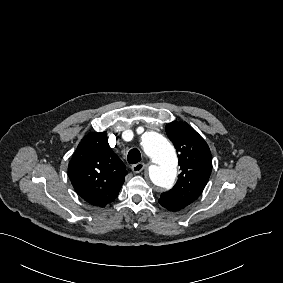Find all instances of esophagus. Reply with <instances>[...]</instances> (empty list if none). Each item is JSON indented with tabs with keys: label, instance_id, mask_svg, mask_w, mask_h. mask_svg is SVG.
<instances>
[{
	"label": "esophagus",
	"instance_id": "esophagus-1",
	"mask_svg": "<svg viewBox=\"0 0 283 283\" xmlns=\"http://www.w3.org/2000/svg\"><path fill=\"white\" fill-rule=\"evenodd\" d=\"M145 167H146V164H145V163H136V164L132 165L131 170H132L134 173H139V172H141Z\"/></svg>",
	"mask_w": 283,
	"mask_h": 283
}]
</instances>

* * * * * * * * *

**Goal of the exercise**
A faithful copy of all the entries is required, pictures excluded.

**Output for this task**
Find all instances of esophagus. Reply with <instances>[...]</instances> (empty list if none). Each item is JSON indented with tabs with keys: label, instance_id, mask_svg, mask_w, mask_h. mask_svg is SVG.
<instances>
[{
	"label": "esophagus",
	"instance_id": "esophagus-1",
	"mask_svg": "<svg viewBox=\"0 0 283 283\" xmlns=\"http://www.w3.org/2000/svg\"><path fill=\"white\" fill-rule=\"evenodd\" d=\"M145 167H146V164H145V163H136V164L132 165L131 170H132L134 173H139V172H141Z\"/></svg>",
	"mask_w": 283,
	"mask_h": 283
}]
</instances>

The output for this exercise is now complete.